Historical population
| Census | Pop. | Note | %± |
| 2010 | 41 |  | — |
| 2020 | 91 |  | 122.0% |
U.S. Decennial Census 2000 2010

===Racial and ethnic composition===

Hat Island CDP, Washington – Racial and ethnic composition Note: the US Census treats Hispanic/Latino as an ethnic category. This table excludes Latinos from the racial categories and assigns them to a separate category.

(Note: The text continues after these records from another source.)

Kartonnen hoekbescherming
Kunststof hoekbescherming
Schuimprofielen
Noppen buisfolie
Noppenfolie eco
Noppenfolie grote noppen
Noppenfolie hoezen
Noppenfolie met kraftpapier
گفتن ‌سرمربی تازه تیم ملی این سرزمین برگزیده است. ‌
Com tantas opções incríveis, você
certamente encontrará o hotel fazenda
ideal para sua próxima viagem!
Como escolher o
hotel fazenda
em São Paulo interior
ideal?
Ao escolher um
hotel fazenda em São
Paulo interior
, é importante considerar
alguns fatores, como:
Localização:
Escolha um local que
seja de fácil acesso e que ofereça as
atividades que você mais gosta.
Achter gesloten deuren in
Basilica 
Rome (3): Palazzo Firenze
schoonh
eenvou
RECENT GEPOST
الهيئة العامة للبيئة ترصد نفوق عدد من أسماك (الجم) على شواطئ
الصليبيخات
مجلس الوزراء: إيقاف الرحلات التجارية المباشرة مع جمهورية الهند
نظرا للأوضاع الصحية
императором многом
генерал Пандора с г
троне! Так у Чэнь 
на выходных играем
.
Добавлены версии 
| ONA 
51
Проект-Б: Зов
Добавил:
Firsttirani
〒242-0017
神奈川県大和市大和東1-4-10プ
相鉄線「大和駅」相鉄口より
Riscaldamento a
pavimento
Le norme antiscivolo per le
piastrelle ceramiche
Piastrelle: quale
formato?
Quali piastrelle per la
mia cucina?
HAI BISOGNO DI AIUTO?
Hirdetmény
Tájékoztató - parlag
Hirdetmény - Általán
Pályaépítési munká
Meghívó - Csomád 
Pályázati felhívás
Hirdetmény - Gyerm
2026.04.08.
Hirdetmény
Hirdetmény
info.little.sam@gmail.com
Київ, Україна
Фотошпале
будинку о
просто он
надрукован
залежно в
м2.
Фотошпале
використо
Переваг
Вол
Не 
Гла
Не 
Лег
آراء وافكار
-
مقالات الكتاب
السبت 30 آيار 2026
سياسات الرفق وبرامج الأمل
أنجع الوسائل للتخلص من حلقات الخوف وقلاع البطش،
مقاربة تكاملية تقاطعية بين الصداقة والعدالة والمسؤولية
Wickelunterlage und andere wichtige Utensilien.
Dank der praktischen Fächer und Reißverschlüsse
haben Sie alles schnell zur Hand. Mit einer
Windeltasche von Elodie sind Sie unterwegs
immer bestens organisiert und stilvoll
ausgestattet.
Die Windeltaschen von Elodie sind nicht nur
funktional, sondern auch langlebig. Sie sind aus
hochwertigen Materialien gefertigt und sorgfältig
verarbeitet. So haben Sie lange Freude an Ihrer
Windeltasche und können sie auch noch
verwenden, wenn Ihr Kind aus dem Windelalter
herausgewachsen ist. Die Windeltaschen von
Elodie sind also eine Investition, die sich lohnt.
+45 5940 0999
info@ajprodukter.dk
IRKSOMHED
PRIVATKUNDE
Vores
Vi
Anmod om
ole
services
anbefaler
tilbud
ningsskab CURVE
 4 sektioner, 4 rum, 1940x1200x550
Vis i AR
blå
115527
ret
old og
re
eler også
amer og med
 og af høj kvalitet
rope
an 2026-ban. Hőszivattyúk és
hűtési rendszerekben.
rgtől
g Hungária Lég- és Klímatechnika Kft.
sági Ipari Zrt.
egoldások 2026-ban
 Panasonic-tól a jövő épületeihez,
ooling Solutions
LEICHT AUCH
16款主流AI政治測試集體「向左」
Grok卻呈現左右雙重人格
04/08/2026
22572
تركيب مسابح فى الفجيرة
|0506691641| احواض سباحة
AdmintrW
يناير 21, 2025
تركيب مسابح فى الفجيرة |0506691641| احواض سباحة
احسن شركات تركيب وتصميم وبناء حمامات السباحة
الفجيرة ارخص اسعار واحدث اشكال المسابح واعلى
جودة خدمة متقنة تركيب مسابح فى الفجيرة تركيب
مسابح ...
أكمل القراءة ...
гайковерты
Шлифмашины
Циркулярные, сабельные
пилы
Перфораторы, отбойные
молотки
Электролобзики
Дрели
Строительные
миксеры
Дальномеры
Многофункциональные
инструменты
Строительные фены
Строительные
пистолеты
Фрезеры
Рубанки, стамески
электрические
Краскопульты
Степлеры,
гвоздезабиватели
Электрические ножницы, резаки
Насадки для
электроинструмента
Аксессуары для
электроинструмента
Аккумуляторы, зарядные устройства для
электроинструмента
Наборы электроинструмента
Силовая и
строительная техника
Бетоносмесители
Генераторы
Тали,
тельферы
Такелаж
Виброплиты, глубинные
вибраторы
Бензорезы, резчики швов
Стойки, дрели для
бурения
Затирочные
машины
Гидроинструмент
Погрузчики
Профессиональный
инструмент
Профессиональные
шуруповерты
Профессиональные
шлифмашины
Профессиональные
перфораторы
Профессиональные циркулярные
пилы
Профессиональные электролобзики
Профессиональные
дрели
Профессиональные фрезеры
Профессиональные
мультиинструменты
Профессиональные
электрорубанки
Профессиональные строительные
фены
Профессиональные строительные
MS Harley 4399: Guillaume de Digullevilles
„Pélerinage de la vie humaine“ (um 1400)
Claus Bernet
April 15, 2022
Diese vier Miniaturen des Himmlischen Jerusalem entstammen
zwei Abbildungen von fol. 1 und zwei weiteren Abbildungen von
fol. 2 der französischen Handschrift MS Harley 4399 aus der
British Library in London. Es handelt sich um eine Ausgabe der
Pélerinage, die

Hispanics/Latinos may be of any race.
| Race / Ethnicity (NH = Non-Hispanic) | Pop 2010 | Pop 2020 | % 2010 | % 2020 |
|---|---|---|---|---|
| White alone (NH) | 40 | 82 | 97.56% | 90.11% |
| Black or African American alone (NH) | 0 | 0 | 0.00% | 0.00% |
| Native American or Alaska Native alone (NH) | 1 | 0 | 2.44% | 0.00% |
| Asian alone (NH) | 0 | 0 | 0.00% | 0.00% |
| Native Hawaiian or Pacific Islander alone (NH) | 0 | 0 | 0.00% | 0.00% |
| Other race alone (NH) | 0 | 0 | 0.00% | 0.00% |
| Mixed race or Multiracial (NH) | 0 | 7 | 0.00% | 7.69% |
| Hispanic or Latino (any race) | 0 | 2 | 0.00% | 2.20% |
| Total | 41 | 91 | 100.00% | 100.00% |

==Parks and recreation==

Hat Island has a marina with 127 slips and a golf course, both maintained by the Hat Island Community Association.

==Education==
The community is served by the Mukilteo School District.